Assignment » Word for word, give the records again, dropping any picture they hold.

Available data »
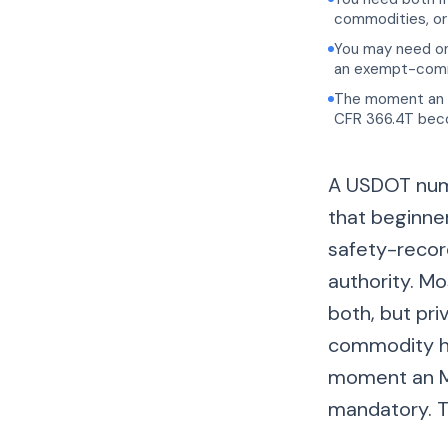
commodities, or 
You may need onl
an exempt-commo
The moment an 
CFR 366.4T becom
A USDOT numb
that beginne
safety-record
authority. Mo
both, but pr
commodity ha
moment an MC
mandatory. T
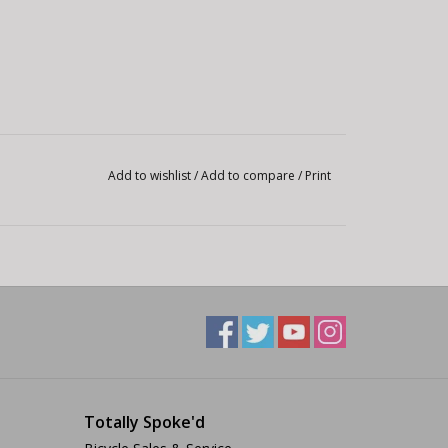
Add to wishlist
/
Add to compare
/
Print
Totally Spoke'd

Solution »
commodities, or 
You may need onl
an exempt-commo
The moment an 
CFR 366.4T becom
A USDOT numb
that beginne
safety-record
authority. Mo
both, but pr
commodity ha
moment an MC
mandatory. T
Add to wishlist
/
Add to compare
/
Print
Totally Spoke'd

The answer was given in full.